**Exercise instructions:** Looking at the entries below, how many lines include the word "yang"? Answer with the number alone.

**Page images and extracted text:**
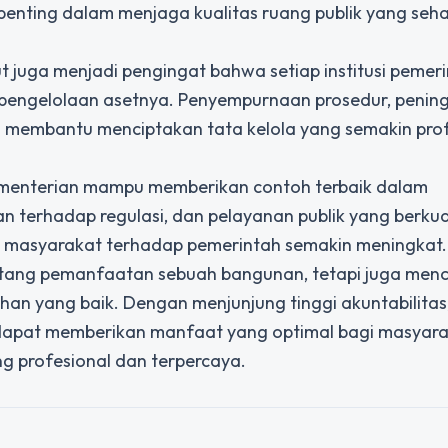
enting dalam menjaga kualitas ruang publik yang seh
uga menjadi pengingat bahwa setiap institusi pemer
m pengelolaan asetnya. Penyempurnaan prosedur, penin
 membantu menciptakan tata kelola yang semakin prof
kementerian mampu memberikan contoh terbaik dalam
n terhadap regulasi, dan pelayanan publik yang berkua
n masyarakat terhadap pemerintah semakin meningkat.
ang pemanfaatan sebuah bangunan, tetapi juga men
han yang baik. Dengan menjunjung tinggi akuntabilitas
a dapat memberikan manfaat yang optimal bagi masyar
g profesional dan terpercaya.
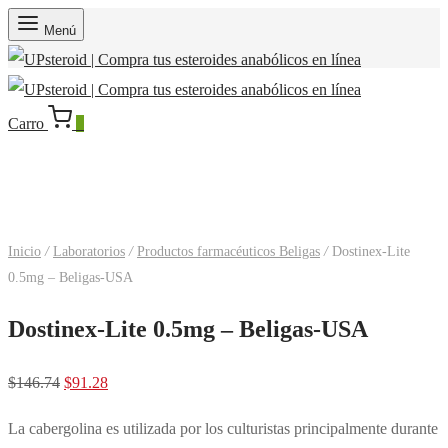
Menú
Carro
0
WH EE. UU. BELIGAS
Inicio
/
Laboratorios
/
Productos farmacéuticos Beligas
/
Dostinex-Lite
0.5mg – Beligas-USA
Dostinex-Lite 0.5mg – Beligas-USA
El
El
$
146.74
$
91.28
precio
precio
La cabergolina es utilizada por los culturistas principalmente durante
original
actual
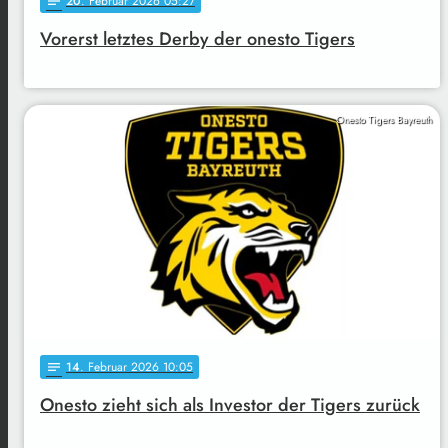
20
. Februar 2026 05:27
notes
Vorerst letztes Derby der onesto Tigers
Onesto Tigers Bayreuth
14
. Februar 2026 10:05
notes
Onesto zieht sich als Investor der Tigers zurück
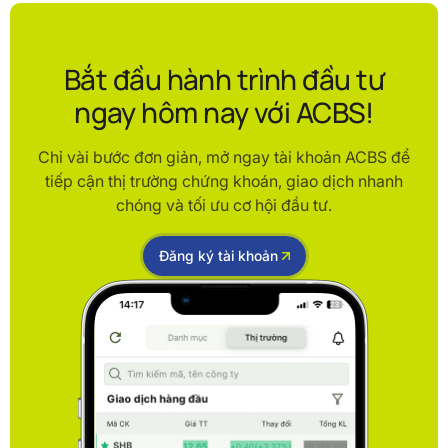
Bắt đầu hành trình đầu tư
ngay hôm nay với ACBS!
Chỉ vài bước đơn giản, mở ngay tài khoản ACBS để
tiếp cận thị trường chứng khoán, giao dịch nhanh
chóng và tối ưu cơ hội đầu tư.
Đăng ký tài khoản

**Task answer:** 5